Lily Tuck's rich, poignant novel (newly released in paperback) opens with an artist named Nina discovering that her beloved husband, Philip, a mathematician, has died in their bed while she was making dinner. And, oh, from there, the book is lovely and sad. Over the course of one long night, Nina lies down at his side, takes his hand, remembers how they met, how they courted, how they grew apart and back together over 43 years. Her memories are not strictly chronological, and they are interrupted by sharp, sad moments from the present that slap you away from her happy memories of walking in Paris, or honeymooning in Mexico.

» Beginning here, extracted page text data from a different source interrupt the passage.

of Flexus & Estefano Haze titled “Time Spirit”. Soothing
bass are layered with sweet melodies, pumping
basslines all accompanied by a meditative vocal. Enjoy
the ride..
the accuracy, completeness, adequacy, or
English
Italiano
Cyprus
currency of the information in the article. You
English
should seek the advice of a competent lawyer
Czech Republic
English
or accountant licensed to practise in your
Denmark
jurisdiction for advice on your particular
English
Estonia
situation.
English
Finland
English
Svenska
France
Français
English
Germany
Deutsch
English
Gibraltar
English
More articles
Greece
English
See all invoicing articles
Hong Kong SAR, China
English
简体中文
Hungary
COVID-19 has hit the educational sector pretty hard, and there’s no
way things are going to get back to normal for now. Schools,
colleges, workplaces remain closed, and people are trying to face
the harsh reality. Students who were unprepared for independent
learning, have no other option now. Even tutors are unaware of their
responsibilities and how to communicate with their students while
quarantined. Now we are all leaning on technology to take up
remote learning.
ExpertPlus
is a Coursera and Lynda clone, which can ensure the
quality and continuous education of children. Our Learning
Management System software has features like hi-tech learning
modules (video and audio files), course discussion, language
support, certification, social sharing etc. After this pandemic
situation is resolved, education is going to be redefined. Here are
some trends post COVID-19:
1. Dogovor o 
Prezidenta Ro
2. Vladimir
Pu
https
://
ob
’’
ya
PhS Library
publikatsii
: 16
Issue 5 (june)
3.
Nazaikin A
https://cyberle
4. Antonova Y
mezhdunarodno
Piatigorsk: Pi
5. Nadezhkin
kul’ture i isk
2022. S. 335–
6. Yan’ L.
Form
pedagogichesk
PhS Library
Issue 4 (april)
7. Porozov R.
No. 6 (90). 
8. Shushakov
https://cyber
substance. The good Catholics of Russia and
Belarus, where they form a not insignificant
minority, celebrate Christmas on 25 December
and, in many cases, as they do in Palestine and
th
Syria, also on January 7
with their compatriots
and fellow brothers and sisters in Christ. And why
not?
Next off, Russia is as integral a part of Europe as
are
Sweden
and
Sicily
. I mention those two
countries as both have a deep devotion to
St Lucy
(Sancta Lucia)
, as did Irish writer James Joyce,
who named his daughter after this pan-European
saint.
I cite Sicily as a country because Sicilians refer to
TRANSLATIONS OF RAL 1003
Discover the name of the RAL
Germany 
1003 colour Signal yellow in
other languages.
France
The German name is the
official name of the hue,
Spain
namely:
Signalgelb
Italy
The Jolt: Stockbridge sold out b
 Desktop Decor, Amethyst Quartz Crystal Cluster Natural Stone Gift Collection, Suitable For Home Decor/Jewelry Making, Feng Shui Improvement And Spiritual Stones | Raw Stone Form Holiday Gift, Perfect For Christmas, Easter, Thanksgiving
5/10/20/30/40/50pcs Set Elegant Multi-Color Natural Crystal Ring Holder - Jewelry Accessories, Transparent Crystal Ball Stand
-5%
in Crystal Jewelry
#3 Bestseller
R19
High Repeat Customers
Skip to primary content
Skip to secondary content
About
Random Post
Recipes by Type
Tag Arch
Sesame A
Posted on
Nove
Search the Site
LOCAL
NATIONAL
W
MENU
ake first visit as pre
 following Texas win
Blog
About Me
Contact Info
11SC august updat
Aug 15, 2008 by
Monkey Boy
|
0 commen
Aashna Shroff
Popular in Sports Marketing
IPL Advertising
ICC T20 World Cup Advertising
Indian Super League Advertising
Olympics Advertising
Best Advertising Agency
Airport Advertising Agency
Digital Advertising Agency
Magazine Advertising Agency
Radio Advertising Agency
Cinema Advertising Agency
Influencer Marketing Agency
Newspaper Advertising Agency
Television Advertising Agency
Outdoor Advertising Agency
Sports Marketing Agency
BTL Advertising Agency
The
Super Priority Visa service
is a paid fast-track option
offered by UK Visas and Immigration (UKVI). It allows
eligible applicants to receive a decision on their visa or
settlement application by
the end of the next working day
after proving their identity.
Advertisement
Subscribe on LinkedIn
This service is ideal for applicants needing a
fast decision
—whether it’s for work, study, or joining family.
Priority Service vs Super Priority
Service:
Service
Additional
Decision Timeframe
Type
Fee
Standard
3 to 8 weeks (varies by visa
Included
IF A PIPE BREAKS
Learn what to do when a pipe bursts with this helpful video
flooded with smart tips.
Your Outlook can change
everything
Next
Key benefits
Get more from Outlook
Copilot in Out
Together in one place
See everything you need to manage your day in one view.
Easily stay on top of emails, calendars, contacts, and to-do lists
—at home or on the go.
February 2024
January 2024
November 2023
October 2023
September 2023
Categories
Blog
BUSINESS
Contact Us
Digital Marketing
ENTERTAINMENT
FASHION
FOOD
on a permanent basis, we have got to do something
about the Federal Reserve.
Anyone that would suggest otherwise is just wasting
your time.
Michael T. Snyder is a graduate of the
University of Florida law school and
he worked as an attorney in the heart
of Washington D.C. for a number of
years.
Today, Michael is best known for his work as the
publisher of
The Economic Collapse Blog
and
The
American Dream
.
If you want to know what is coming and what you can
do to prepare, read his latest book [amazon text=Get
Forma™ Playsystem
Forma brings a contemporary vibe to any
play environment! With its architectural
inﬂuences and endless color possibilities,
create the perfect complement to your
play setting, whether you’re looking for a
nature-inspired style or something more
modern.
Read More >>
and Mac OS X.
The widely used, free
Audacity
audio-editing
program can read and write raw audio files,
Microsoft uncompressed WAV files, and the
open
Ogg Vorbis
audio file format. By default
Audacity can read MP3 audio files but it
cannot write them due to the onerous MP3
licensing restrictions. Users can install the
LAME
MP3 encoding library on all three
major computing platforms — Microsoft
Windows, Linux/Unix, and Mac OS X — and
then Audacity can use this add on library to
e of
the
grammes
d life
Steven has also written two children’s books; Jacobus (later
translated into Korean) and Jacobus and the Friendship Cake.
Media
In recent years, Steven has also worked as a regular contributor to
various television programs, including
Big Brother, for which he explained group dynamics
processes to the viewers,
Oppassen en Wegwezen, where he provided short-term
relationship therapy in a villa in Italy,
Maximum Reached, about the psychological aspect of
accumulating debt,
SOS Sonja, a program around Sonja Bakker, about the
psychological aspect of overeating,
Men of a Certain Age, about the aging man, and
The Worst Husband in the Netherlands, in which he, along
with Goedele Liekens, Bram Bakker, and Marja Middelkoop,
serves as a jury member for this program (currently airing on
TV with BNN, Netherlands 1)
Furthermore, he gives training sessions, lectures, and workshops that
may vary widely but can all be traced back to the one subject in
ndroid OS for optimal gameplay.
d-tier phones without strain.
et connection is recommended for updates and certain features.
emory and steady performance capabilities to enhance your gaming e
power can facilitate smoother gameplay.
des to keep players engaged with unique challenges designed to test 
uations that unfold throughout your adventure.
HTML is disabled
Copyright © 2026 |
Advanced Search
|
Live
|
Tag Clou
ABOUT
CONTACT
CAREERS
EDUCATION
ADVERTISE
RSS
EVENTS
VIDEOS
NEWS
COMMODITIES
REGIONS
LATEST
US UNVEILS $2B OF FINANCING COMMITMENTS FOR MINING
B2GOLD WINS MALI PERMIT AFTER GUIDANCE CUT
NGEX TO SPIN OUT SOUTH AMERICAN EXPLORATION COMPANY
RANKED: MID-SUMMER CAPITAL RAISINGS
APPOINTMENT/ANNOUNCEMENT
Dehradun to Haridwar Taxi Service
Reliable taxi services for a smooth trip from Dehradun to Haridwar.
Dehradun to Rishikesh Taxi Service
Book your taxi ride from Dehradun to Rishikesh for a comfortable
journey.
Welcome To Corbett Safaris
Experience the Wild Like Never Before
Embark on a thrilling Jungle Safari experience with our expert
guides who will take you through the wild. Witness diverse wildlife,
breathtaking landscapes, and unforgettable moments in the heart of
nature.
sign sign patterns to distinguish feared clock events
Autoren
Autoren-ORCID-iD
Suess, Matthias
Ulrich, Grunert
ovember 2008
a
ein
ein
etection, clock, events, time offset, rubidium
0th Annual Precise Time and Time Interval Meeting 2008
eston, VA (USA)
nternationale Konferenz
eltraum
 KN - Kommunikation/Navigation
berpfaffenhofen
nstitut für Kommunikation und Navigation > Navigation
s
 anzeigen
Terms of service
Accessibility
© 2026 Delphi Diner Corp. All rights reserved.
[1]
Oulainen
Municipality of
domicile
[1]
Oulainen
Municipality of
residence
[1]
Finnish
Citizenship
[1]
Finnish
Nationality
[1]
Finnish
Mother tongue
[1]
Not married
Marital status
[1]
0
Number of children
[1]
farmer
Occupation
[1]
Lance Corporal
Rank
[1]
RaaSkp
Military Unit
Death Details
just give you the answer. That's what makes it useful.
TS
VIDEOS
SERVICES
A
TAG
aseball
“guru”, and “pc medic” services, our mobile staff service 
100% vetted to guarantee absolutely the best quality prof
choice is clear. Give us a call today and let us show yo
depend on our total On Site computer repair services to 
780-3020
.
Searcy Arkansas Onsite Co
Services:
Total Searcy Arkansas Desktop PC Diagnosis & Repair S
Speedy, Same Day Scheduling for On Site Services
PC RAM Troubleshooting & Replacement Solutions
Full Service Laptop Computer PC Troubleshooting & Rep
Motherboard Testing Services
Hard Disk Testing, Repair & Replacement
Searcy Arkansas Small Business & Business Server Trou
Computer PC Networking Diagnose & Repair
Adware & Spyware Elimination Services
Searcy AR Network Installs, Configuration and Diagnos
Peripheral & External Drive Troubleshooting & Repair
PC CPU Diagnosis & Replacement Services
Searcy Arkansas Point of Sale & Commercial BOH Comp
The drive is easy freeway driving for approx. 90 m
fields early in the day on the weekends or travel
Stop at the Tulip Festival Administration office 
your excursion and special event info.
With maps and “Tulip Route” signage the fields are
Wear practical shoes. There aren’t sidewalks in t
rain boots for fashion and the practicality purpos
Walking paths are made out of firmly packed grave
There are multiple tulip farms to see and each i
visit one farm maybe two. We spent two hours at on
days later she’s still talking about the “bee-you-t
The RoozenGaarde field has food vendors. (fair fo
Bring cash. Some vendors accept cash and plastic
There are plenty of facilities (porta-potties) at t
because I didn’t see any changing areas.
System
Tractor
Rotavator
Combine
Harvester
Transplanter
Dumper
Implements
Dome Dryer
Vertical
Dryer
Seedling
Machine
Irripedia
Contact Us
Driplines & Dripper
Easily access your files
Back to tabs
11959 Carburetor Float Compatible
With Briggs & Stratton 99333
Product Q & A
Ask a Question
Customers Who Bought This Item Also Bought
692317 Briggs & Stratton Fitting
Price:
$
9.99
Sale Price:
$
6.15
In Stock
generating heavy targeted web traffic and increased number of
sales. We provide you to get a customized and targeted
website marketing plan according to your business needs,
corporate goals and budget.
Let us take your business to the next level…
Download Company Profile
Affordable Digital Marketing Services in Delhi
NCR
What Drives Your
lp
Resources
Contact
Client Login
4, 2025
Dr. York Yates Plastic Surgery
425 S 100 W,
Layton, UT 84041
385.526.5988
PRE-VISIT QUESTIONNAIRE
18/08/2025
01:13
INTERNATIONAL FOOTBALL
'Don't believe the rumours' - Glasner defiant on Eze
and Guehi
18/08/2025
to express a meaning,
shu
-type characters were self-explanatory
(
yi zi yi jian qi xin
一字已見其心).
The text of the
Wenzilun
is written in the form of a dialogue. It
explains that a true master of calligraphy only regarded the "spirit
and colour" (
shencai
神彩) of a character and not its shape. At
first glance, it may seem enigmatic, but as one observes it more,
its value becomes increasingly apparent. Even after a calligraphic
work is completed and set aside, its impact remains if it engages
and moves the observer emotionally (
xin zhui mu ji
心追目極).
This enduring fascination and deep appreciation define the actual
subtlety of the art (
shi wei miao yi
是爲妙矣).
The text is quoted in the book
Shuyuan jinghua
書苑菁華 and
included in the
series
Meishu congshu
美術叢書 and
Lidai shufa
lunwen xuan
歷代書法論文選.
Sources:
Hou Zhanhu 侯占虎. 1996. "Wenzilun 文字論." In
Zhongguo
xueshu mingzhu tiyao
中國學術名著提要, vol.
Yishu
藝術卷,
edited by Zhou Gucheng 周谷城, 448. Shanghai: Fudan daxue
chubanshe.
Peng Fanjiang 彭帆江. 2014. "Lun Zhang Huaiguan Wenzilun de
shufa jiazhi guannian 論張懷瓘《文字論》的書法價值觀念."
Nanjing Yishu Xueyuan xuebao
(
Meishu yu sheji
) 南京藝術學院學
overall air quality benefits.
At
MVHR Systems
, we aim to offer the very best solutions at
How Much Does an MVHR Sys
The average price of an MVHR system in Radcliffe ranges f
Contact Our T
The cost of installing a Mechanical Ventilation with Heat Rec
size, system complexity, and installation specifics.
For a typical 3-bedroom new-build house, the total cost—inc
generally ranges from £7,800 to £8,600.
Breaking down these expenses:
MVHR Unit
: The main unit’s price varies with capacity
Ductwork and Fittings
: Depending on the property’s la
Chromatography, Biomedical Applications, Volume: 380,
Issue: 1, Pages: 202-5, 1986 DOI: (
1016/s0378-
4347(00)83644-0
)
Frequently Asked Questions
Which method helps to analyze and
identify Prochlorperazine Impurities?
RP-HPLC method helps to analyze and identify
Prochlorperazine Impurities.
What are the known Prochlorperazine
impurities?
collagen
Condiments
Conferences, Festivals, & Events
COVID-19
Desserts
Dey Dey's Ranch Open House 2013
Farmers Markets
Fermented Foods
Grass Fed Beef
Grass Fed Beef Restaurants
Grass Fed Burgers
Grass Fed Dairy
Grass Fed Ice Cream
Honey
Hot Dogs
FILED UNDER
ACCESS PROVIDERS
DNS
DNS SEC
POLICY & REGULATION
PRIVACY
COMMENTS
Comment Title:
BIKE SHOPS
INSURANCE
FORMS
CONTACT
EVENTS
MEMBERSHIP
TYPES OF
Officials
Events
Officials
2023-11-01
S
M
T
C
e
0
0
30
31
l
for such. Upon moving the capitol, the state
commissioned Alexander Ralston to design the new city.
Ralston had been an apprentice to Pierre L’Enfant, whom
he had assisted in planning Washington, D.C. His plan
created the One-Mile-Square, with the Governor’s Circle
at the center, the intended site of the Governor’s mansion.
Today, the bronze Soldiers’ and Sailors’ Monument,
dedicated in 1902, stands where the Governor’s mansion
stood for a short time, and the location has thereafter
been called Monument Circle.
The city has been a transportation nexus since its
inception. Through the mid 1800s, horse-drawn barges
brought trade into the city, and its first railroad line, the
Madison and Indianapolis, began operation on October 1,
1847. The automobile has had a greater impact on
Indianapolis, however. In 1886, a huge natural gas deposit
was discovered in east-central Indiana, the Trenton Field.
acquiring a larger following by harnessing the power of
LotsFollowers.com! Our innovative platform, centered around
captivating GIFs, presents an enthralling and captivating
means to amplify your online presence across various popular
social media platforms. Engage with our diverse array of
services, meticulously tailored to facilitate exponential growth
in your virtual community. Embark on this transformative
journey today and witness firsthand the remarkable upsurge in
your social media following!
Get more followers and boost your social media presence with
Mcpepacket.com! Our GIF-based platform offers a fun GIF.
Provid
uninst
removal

The marriage was not perfect; Nina was unfaithful, and she suspects that Philip was, as well. Their daughter gave them worries. But Nina's memories (flawed as they are) are earthy and sensual: food, and drink, and lovemaking in steamy afternoons. "I Married You for Happiness" is not just the love story of Nina and Philip, it is a love story to the institution of marriage.

LAURIE HERTZEL, BOOKS EDITOR

MR. G

By Alan Lightman (Pantheon, 224 pages, $24.95)

In this short, whimsical disquisition on science and spirituality, Alan Lightman presents the musings and experiments of Mr. g, that all-powerful deity who is responsible for everything. Our narrator first creates time, then space, quantum physics and all else. At each step he refines prototypes until he is satisfied. Then his theologian side takes over, considering the implications of such inventions as planets, life and consciousness. All that limits his awesome power is, well, his consideration for his kindly Uncle Deva and his crabby Aunt Penelope. And herein lies the problem. What would a consciousness -- and a divine consciousness at that -- be like in the matter-less expanses of the cosmos? G is keenly descriptive and occasionally amusing -- yet by far reminds me too much of a college prof who demands that you enjoy his sense of humor. In 1965 Italo Calvino published "Cosmicomics," a set of short stories much like "Mr. g." Calvino's narrator is, in different tales, a morsel of cosmic dust, a dinosaur, a disembodied consciousness, a land animal that has recently crawled out of the swamp -- always ready to evolve to the next stage, always curious about scientific enigmas he encounters. In its concern with the unfolding of the universe and its unusual narrative perspective, "Mr. g" is a descendant of Calvino's remarkable collection, and unfortunately, a pedestrian one. Where Calvino is a master storyteller who is captivated by science, Lightman is a theoretical physicist who frames his lectures in tedious parables.